Feb, 28, 2013
Center for Market Research holds first symposium
Students campus forum encourages students to get involved in market search
By Brittney Schmies
On Feb. 21 the Center for Marketing Research, in the Monte Ahuja College of Business, kicked off its inaugural series of panel discussions with industry leaders on marketing research.
The panel discussion included the insights and advice from four expert market researchers who are senior executives in major corporations. Around 150 students, faculty and community members registered to attend the event and learn from the industry insiders.
The Center for Marketing Research is fairly new to Cleveland State. It opened up in December 2012, explained Dr. Ashutosh Dixit, interim chair and associate professor of Department of Marketing.

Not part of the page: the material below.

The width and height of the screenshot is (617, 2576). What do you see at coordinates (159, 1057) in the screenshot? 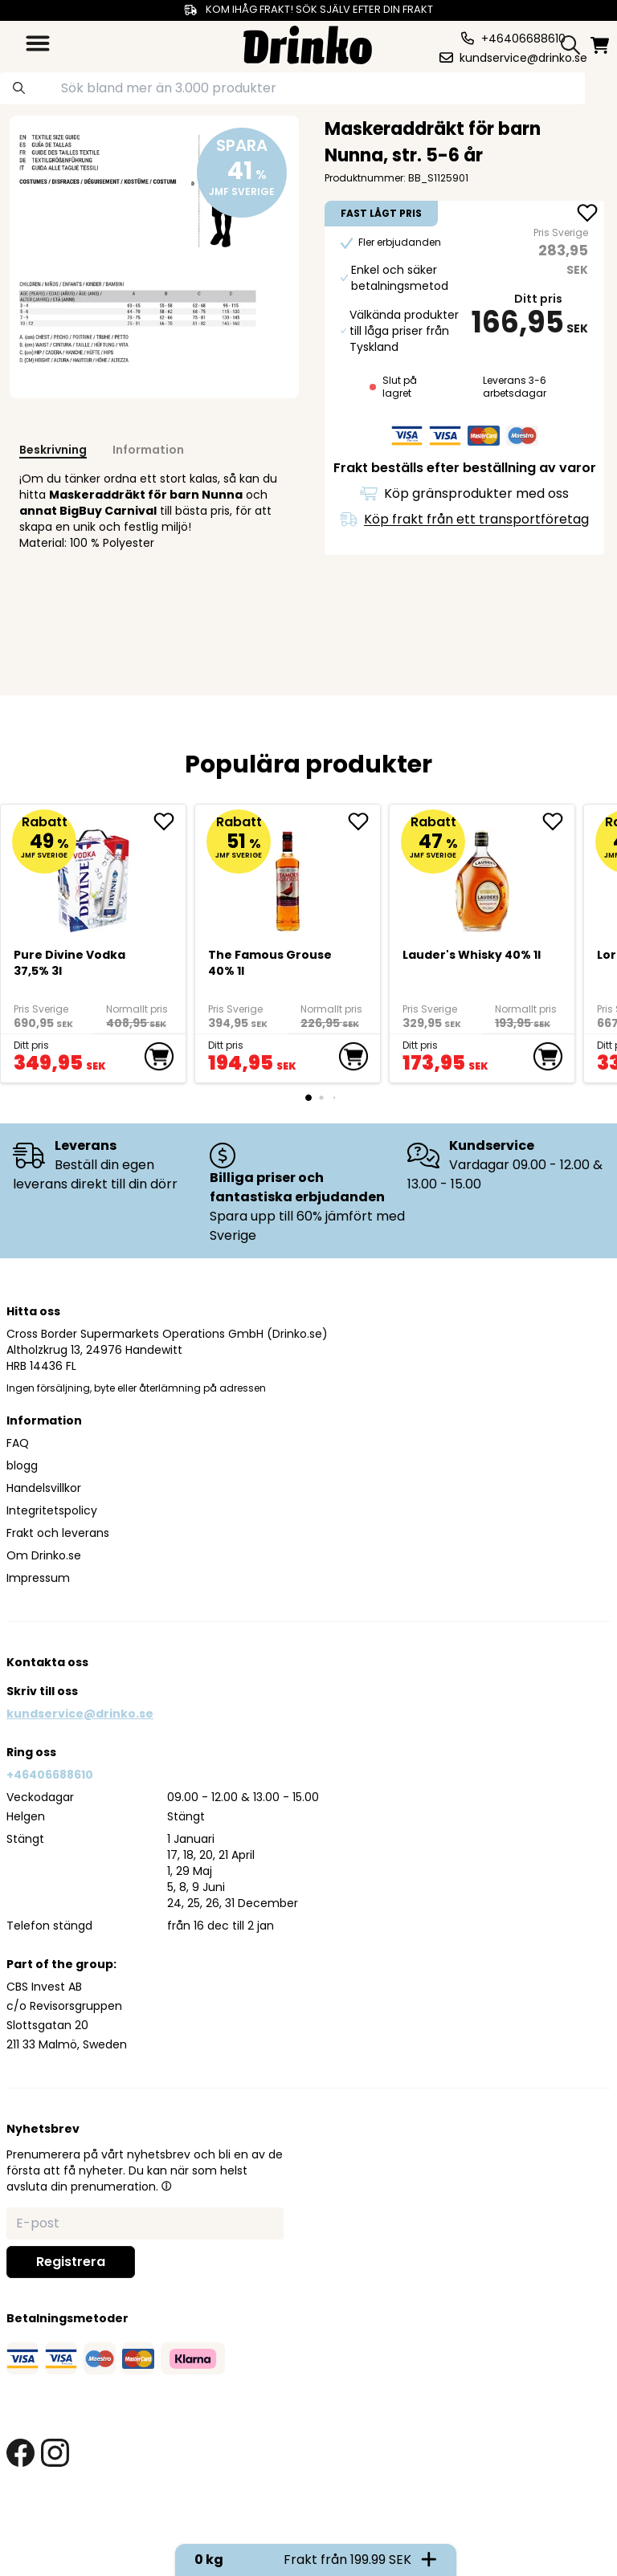 I see `[add to cart]` at bounding box center [159, 1057].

The center aims to become a leader in providing marketing research services to Northeast Ohio companies, hospitals and government agencies.
“We didn’t have any [similar] centers at CSU,” Dixit said, “Akron has a sale and retail center, so marketing research can be our niche.”
The center currently employs five students with the hope to grow to 20 students in the next three to four years by sparking interests of the students and community through the panel discussions and projects currently being worked on.
The goal is to engage students in marketing research, consultancy and generate more excitement while also educating the community and gaining more industry interaction in order to help the industry, Dixit said.
By putting on these panel series, Dixit hopes to build relationships and network with small, medium and even sometimes large industries in the region, in which the students will be able to have the hands-on experience needed to really understand marketing research.
At the panel the industry experts focused on a range of issues from understanding their consumers to developing and trying new things. Several questions were posed by the moderators, Dixit and doctoral student Mike Wachter, and while each insider had their own specific thoughts and examples, they all agreed on the basic functions and ideas of market research today.
Defining the role of marketing research, according to the insiders, came down to knowing and understanding the consumers, competitors and supply chains.
Jill Boyce, vice president of market research of the JM Smucker Company, explained that different organizations structure and handle market research differently, but identified market research is something that plays out into all aspects of a business.
Because of this encompassing aspect of market research it is important to understand that the research is more than just collecting and analyzing data. It is knowing how to use this data to help make informed decisions and how to interpret the data to understand what consumers want and need.
Recently the field of market research is seeing a shift in the direction of customer insight, Rob Sapinkopf, consumer insights manager for Hot Pockets at Nestle Prepared Foods, explained to the crowd. Industries are focusing on understanding why consumers do what they do.
“We [market research] are getting a seat at the table, we’re viewed as an equal partner and in some ways,”he said “the way we liked to be considered is that we are a business partner who’s knowledgeable about the business in the category. It’s just that we have an expertise in market research.”
The importance of tracking studies and innovations within the field were also discussed by the industry insiders.
Tracking studies gives researchers a look at how consumers perceive brands. Combining that with other forms of data allows researchers to get a full picture of what’s going on, said Boyce.
In terms of customers and customer satisfaction, tracking studies are key to being successful in customer relations. Tracking customers allows a business to identify opportunities for improvements as well as the customers who keep coming back.
“Loyal customers are our bread and butter,” Rachel Siegle, marketing research consultant for Caterpillar Inc., said. “Without tracking studies, we have no clue what we need to be doing.
The panelists emphasized that technology and social media also play a big part in market research in today’s industries.
“Traditional methods are dying…they are slow and not always efficient and costly at times,” Siegle said.
Social listening is also becoming a new measure for the industry. Following what people are saying through social media sites is becoming increasingly helpful. It allows for things such as correlating brand mapping to what consumers are saying about a product as well as customer feedback.
“It’s one way to measure market effectiveness without influencing the customer,” Joseph Purnhagen, commercial marketing manager of Lubrizol, said.
The industry insiders spent just over an hour discussing the general insights and workings of market research and fielding questions from the audience. Drawing the discussion to an end, the insiders collectively offered this advice to students considering marketing research as a career option: have a strong business understanding in either business in marketing techniques, finance or accounting, be curious, be adaptable and be conscientious and think broadly about market research beyond the stereotype of people at the mall with clipboards harassing shoppers.